ACTIVITY: Retype all of the listing exactly, with no pictures.

INPUT FOR THIS TASK:
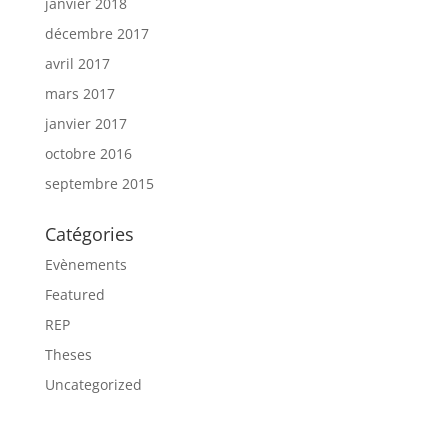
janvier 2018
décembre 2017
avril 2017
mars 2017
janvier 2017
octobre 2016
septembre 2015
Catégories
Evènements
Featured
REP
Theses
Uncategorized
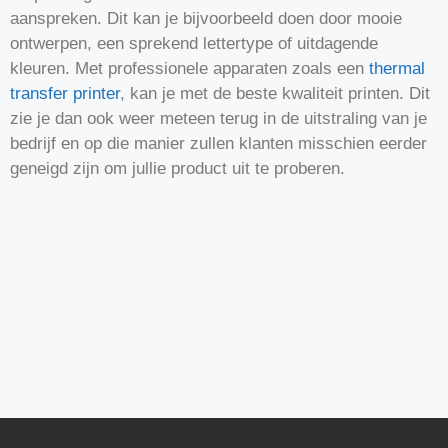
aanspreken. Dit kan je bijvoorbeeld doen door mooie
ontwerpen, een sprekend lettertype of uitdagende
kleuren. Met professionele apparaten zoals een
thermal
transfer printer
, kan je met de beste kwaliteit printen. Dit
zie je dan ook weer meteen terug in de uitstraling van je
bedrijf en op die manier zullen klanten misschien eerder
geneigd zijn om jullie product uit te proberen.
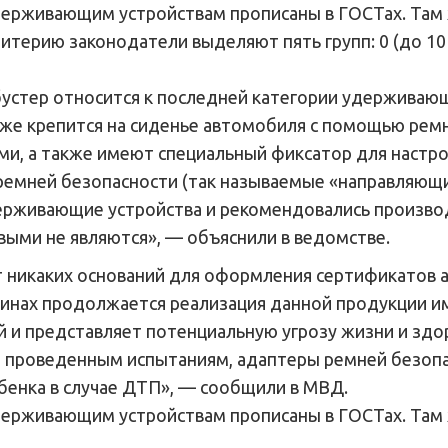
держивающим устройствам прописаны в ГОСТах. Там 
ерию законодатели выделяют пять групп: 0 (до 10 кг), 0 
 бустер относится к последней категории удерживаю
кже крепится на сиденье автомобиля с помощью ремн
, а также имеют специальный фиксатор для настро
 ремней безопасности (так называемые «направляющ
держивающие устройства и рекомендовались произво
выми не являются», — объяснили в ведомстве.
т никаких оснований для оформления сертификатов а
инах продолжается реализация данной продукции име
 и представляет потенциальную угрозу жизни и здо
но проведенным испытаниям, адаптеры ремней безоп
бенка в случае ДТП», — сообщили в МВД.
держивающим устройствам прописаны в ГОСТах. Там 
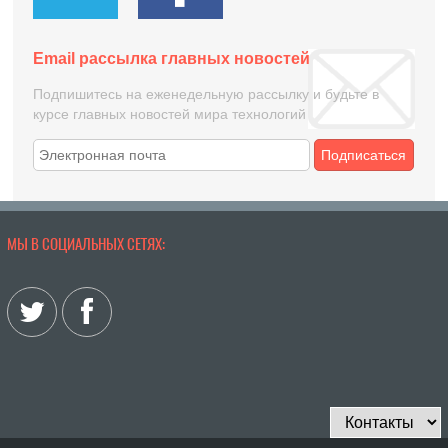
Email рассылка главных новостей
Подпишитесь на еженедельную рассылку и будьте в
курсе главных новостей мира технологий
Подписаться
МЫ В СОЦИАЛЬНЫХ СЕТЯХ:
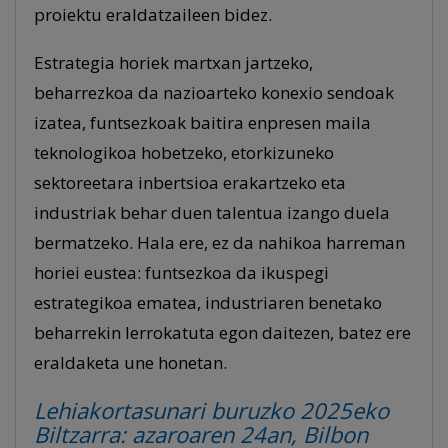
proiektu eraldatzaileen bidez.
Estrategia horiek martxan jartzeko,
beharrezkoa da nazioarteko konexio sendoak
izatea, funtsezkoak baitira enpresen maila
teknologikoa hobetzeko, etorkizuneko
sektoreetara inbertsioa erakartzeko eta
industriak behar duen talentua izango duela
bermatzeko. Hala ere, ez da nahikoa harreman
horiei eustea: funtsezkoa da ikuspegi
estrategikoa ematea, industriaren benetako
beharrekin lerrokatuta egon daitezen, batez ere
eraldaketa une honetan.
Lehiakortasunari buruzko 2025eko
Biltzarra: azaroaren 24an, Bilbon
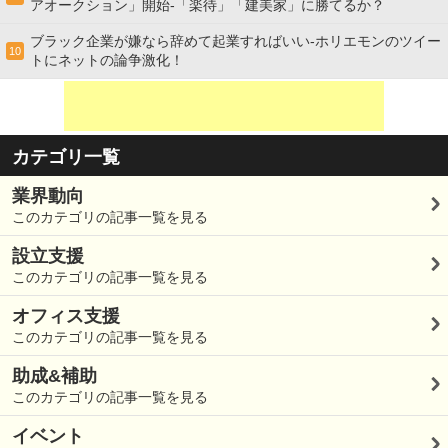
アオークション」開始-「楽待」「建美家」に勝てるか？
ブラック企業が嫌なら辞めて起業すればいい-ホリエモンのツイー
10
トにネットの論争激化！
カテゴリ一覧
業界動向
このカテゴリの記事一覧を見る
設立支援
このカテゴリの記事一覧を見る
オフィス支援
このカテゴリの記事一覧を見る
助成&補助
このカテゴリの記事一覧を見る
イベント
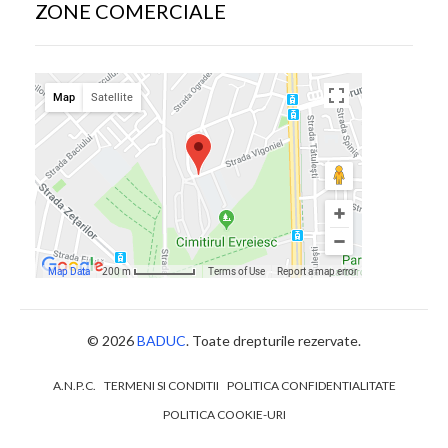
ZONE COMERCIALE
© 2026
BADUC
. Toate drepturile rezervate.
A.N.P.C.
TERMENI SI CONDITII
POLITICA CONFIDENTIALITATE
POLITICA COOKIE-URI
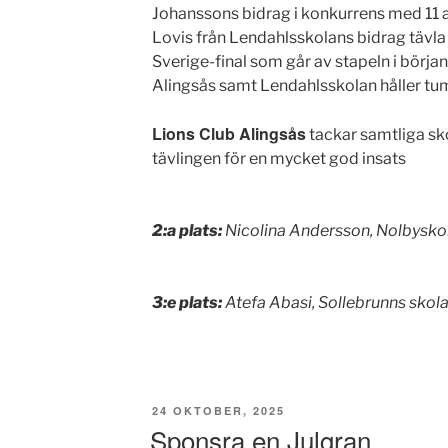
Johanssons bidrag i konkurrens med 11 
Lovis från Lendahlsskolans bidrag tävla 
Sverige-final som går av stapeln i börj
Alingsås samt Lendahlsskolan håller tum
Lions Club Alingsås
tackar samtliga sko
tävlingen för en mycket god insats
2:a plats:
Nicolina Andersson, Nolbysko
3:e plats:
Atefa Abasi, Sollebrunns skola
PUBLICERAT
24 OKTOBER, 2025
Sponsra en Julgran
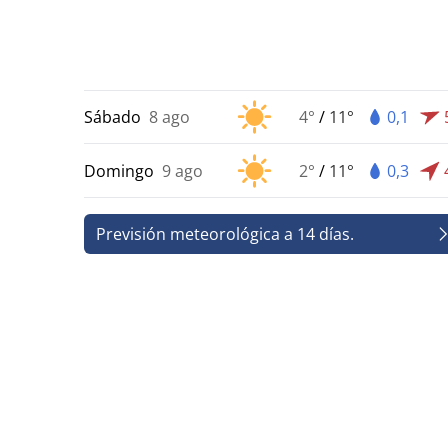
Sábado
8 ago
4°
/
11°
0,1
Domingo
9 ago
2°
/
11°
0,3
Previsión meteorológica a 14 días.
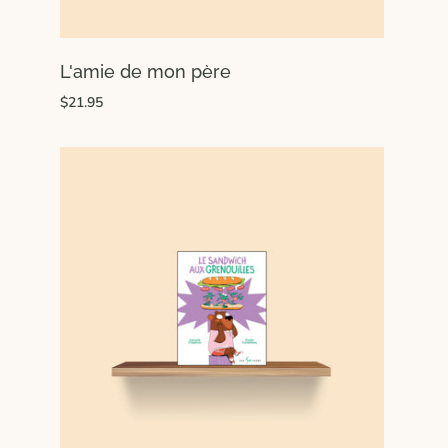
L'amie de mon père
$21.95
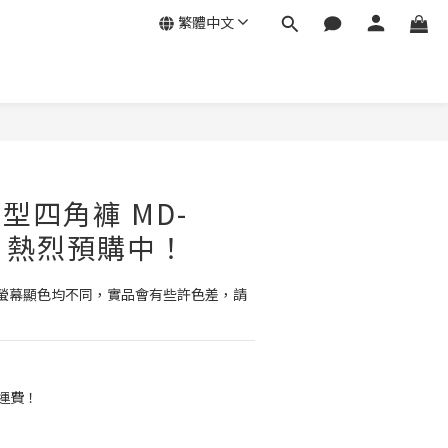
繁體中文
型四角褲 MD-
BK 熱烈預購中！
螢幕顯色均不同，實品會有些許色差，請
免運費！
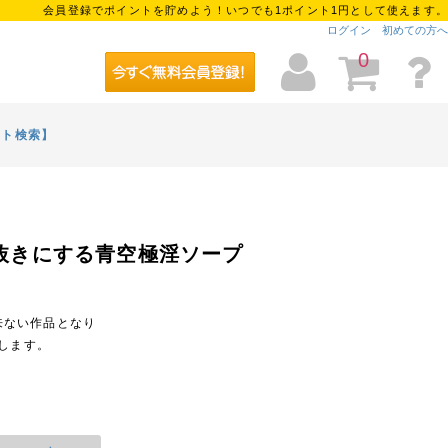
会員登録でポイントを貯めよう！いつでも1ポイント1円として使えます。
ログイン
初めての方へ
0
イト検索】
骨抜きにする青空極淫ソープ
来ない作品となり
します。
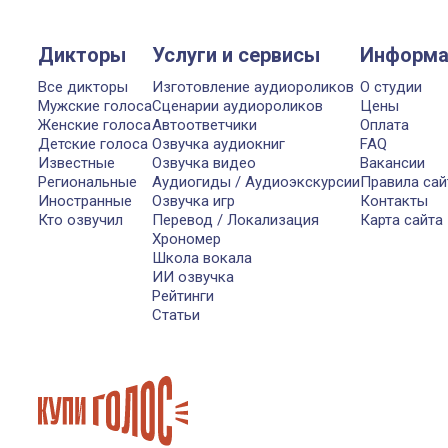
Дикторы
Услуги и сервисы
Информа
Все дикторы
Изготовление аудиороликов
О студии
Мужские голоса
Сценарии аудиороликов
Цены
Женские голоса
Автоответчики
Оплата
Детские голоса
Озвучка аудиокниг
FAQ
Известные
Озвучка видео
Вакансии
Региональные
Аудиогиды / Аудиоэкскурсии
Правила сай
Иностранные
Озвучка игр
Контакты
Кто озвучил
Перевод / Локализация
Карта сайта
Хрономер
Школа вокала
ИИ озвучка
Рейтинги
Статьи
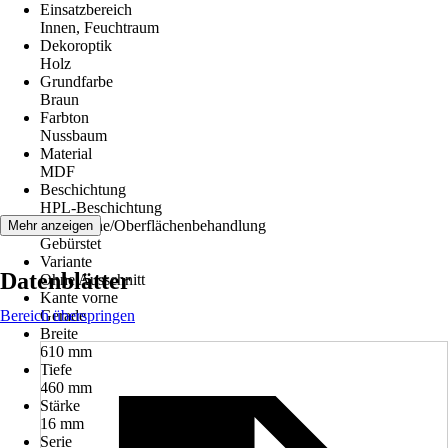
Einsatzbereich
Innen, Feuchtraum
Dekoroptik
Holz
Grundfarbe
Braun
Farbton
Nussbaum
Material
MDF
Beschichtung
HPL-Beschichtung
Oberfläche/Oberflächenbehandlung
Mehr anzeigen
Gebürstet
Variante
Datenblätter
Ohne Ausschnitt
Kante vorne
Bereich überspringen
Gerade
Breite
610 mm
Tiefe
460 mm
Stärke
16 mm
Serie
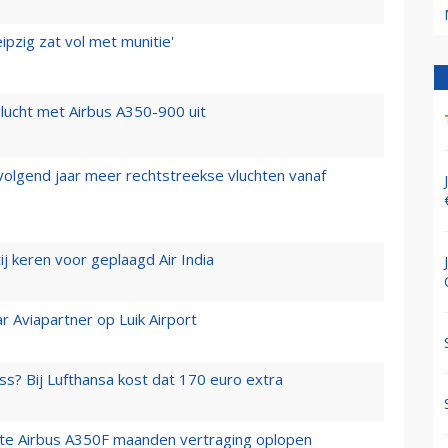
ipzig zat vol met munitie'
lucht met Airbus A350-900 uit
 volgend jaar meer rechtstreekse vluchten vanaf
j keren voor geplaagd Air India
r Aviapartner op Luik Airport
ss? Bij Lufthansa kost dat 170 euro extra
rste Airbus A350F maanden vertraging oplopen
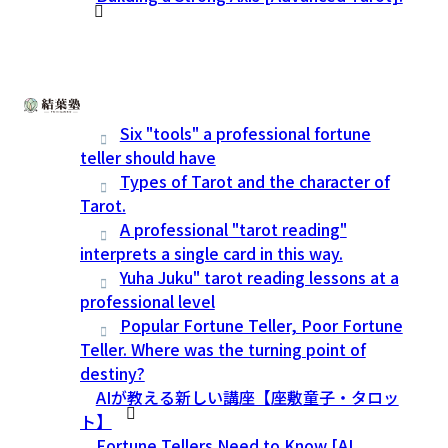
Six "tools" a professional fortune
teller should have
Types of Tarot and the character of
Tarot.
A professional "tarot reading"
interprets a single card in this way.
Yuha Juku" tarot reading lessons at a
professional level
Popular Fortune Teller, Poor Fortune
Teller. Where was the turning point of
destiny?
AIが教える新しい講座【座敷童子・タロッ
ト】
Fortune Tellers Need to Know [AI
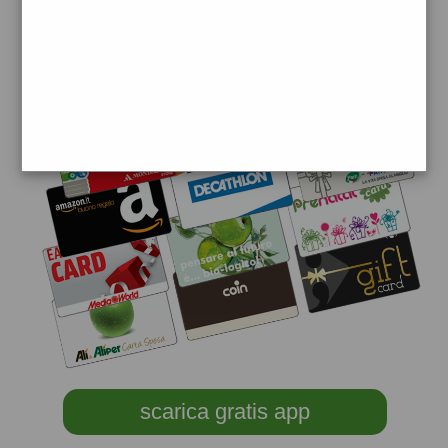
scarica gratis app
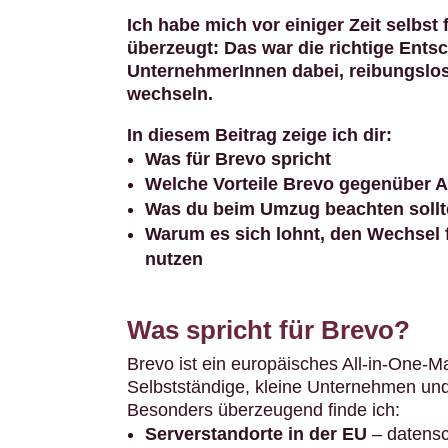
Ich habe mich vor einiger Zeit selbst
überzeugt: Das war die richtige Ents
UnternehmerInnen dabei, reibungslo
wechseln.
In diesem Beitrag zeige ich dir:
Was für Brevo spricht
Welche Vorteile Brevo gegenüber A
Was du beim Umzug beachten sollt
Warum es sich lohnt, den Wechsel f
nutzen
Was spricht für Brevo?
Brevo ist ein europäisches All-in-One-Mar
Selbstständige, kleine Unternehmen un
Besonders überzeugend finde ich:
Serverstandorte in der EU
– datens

ANSWER BOX:
janvier 2018
décembre 2017
avril 2017
mars 2017
janvier 2017
octobre 2016
septembre 2015
Catégories
Evènements
Featured
REP
Theses
Uncategorized
aanspreken. Dit kan je bijvoorbeeld doen door mooie
ontwerpen, een sprekend lettertype of uitdagende
kleuren. Met professionele apparaten zoals een
thermal
transfer printer
, kan je met de beste kwaliteit printen. Dit
zie je dan ook weer meteen terug in de uitstraling van je
bedrijf en op die manier zullen klanten misschien eerder
geneigd zijn om jullie product uit te proberen.
держивающим устройствам прописаны в ГОСТах. Там 
ерию законодатели выделяют пять групп: 0 (до 10 кг), 0 
 бустер относится к последней категории удерживаю
кже крепится на сиденье автомобиля с помощью ремн
, а также имеют специальный фиксатор для настро
 ремней безопасности (так называемые «направляющ
держивающие устройства и рекомендовались произво
выми не являются», — объяснили в ведомстве.
т никаких оснований для оформления сертификатов а
инах продолжается реализация данной продукции име
 и представляет потенциальную угрозу жизни и здо
но проведенным испытаниям, адаптеры ремней безоп
бенка в случае ДТП», — сообщили в МВД.
держивающим устройствам прописаны в ГОСТах. Там 
Email рассылка главных новостей
Подпишитесь на еженедельную рассылку и будьте в
курсе главных новостей мира технологий
Подписаться
МЫ В СОЦИАЛЬНЫХ СЕТЯХ:
proiektu eraldatzaileen bidez.
Estrategia horiek martxan jartzeko,
beharrezkoa da nazioarteko konexio sendoak
izatea, funtsezkoak baitira enpresen maila
teknologikoa hobetzeko, etorkizuneko
sektoreetara inbertsioa erakartzeko eta
industriak behar duen talentua izango duela
bermatzeko. Hala ere, ez da nahikoa harreman
horiei eustea: funtsezkoa da ikuspegi
estrategikoa ematea, industriaren benetako
beharrekin lerrokatuta egon daitezen, batez ere
eraldaketa une honetan.
Lehiakortasunari buruzko 2025eko
Biltzarra: azaroaren 24an, Bilbon
アオークション」開始-「楽待」「建美家」に勝てるか？
ブラック企業が嫌なら辞めて起業すればいい-ホリエモンのツイー
10
トにネットの論争激化！
カテゴリ一覧
業界動向
このカテゴリの記事一覧を見る
設立支援
このカテゴリの記事一覧を見る
オフィス支援
このカテゴリの記事一覧を見る
助成&補助
このカテゴリの記事一覧を見る
イベント
ZONE COMERCIALE
© 2026
BADUC
. Toate drepturile rezervate.
A.N.P.C.
TERMENI SI CONDITII
POLITICA CONFIDENTIALITATE
POLITICA COOKIE-URI
Johanssons bidrag i konkurrens med 11 
Lovis från Lendahlsskolans bidrag tävla 
Sverige-final som går av stapeln i börj
Alingsås samt Lendahlsskolan håller tum
Lions Club Alingsås
tackar samtliga sko
tävlingen för en mycket god insats
2:a plats:
Nicolina Andersson, Nolbysko
3:e plats:
Atefa Abasi, Sollebrunns skola
PUBLICERAT
24 OKTOBER, 2025
Sponsra en Julgran
Sábado
8 ago
4°
/
11°
0,1
Domingo
9 ago
2°
/
11°
0,3
Previsión meteorológica a 14 días.
L'amie de mon père
$21.95
繁體中文
型四角褲 MD-
BK 熱烈預購中！
螢幕顯色均不同，實品會有些許色差，請
免運費！
会員登録でポイントを貯めよう！いつでも1ポイント1円として使えます。
ログイン
初めての方へ
0
イト検索】
骨抜きにする青空極淫ソープ
来ない作品となり
します。
Дикторы
Услуги и сервисы
Информа
Все дикторы
Изготовление аудиороликов
О студии
Мужские голоса
Сценарии аудиороликов
Цены
Женские голоса
Автоответчики
Оплата
Детские голоса
Озвучка аудиокниг
FAQ
Известные
Озвучка видео
Вакансии
Региональные
Аудиогиды / Аудиоэкскурсии
Правила сай
Иностранные
Озвучка игр
Контакты
Кто озвучил
Перевод / Локализация
Карта сайта
Хрономер
Школа вокала
ИИ озвучка
Рейтинги
Статьи
Einsatzbereich
Innen, Feuchtraum
Dekoroptik
Holz
Grundfarbe
Braun
Farbton
Nussbaum
Material
MDF
Beschichtung
HPL-Beschichtung
Oberfläche/Oberflächenbehandlung
Mehr anzeigen
Gebürstet
Variante
Datenblätter
Ohne Ausschnitt
Kante vorne
Bereich überspringen
Gerade
Breite
610 mm
Tiefe
460 mm
Stärke
16 mm
Serie
ipzig zat vol met munitie'
lucht met Airbus A350-900 uit
 volgend jaar meer rechtstreekse vluchten vanaf
j keren voor geplaagd Air India
r Aviapartner op Luik Airport
ss? Bij Lufthansa kost dat 170 euro extra
rste Airbus A350F maanden vertraging oplopen
Six "tools" a professional fortune
teller should have
Types of Tarot and the character of
Tarot.
A professional "tarot reading"
interprets a single card in this way.
Yuha Juku" tarot reading lessons at a
professional level
Popular Fortune Teller, Poor Fortune
Teller. Where was the turning point of
destiny?
AIが教える新しい講座【座敷童子・タロッ
ト】
Fortune Tellers Need to Know [AI
scarica gratis app
Ich habe mich vor einiger Zeit selbst
überzeugt: Das war die richtige Ents
UnternehmerInnen dabei, reibungslo
wechseln.
In diesem Beitrag zeige ich dir:
Was für Brevo spricht
Welche Vorteile Brevo gegenüber A
Was du beim Umzug beachten sollt
Warum es sich lohnt, den Wechsel f
nutzen
Was spricht für Brevo?
Brevo ist ein europäisches All-in-One-Mar
Selbstständige, kleine Unternehmen un
Besonders überzeugend finde ich:
Serverstandorte in der EU
– datens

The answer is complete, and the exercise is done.